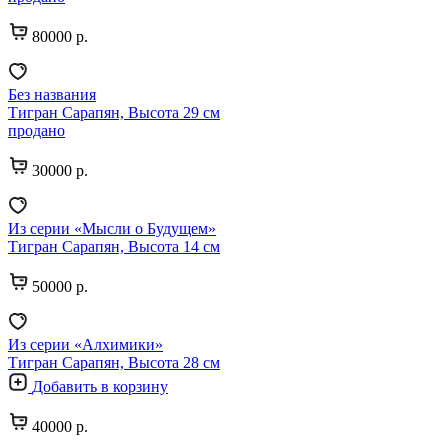
80000 р.
Без названия
Тигран Сарапян, Высота 29 см
продано
30000 р.
Из серии «Мысли о Будущем»
Тигран Сарапян, Высота 14 см
50000 р.
Из серии «Алхимики»
Тигран Сарапян, Высота 28 см
Добавить в корзину
40000 р.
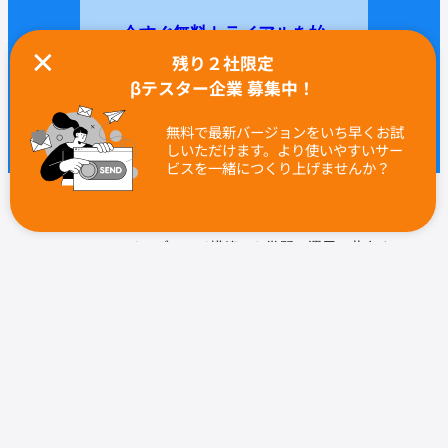
今すぐ無料トライアルを始
残り２社限定
める
βテスター企業 募集中！
無料で最新バージョンをいち早くお試
しいただけます。より使いやすいサー
ビスを一緒につくり上げませんか？
当社調べ（2025年5月現在）国内の主要ブランデ
ィング／コンサルティング企業50社を対象に、ノ
ーコードでブランド構築から学習・運用・共有ま
でを一貫提供し、かつ社員の行動称賛機能を備え
たクラウドサービス（SaaSを含む）の事例を調査
確認しました。
初調査レポート2025
↩︎
利用規約
プライバシーポリシー
問い合わせ
運営企業
ブランディング支援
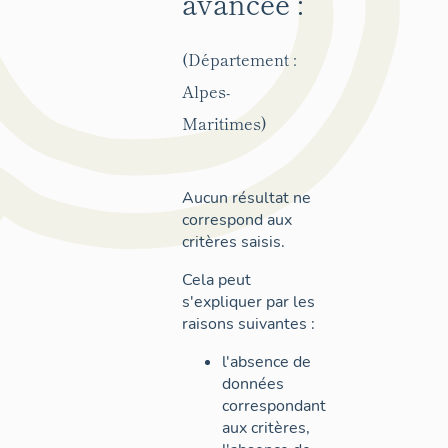
avancée :
(Département :
Alpes-
Maritimes)
Aucun résultat ne
correspond aux
critères saisis.
Cela peut
s'expliquer par les
raisons suivantes :
l'absence de
données
correspondant
aux critères,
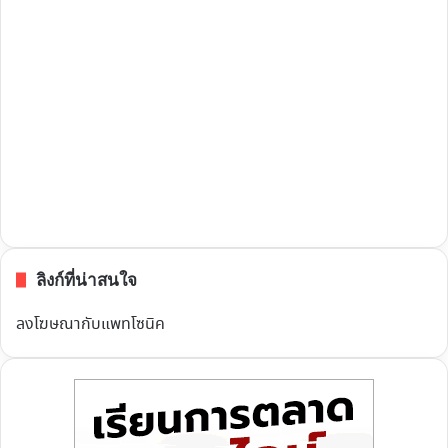
ลิงก์ที่น่าสนใจ
ลงโฆษณากับแพทโซนิค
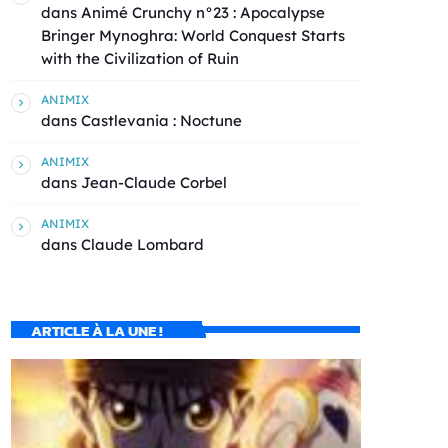
dans
Animé Crunchy n°23 : Apocalypse
Bringer Mynoghra: World Conquest Starts
with the Civilization of Ruin
ANIMIX
dans
Castlevania : Noctune
ANIMIX
dans
Jean-Claude Corbel
ANIMIX
dans
Claude Lombard
ARTICLE À LA UNE !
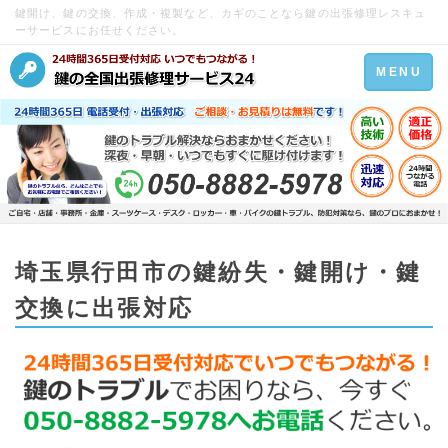
鍵開け、鍵の交換、作成・複製など、カギのことなら鍵の出張修理レスキュ
ーサービスにお任せください。
Toggle
MENU
navigation
埼玉県行田市の鍵紛失・鍵開け・鍵
交換に出張対応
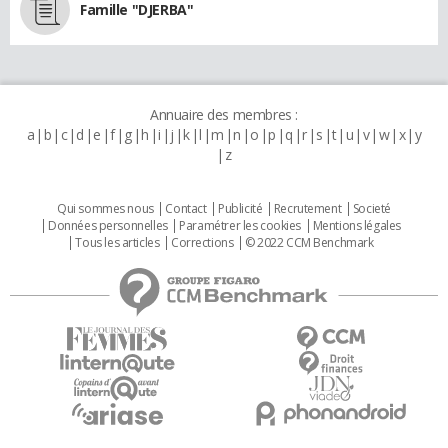
Famille "DJERBA"
Annuaire des membres :
a
b
c
d
e
f
g
h
i
j
k
l
m
n
o
p
q
r
s
t
u
v
w
x
y
z
Qui sommes nous
Contact
Publicité
Recrutement
Societé
Données personnelles
Paramétrer les cookies
Mentions légales
Tous les articles
Corrections
© 2022 CCM Benchmark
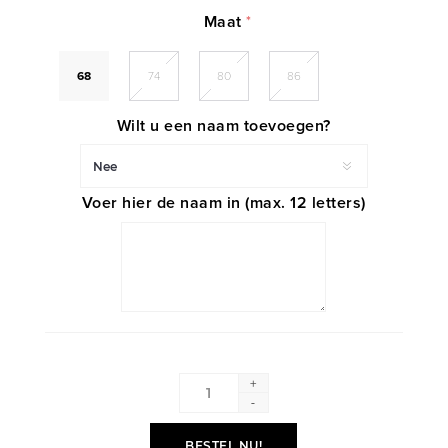
Maat
*
68
74
80
86
Wilt u een naam toevoegen?
Voer hier de naam in (max. 12 letters)
+
-
BESTEL NU!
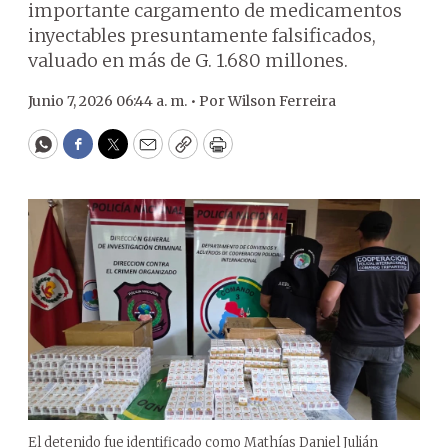
importante cargamento de medicamentos
inyectables presuntamente falsificados,
valuado en más de G. 1.680 millones.
Junio 7, 2026 06:44 a. m. •
Por
Wilson Ferreira
WhatsApp
Facebook
Twitter
Email
Copy
Print
El detenido fue identificado como Mathías Daniel Julián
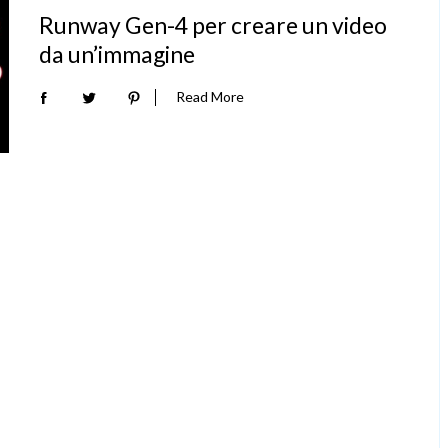
Runway Gen-4 per creare un video
da un’immagine
Read More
__________
◆ **What the task asks**: Your task is to return each line of the data above that contains the string "naam".

◆ **Result for this exercise**:
Wilt u een naam toevoegen?
Voer hier de naam in (max. 12 letters)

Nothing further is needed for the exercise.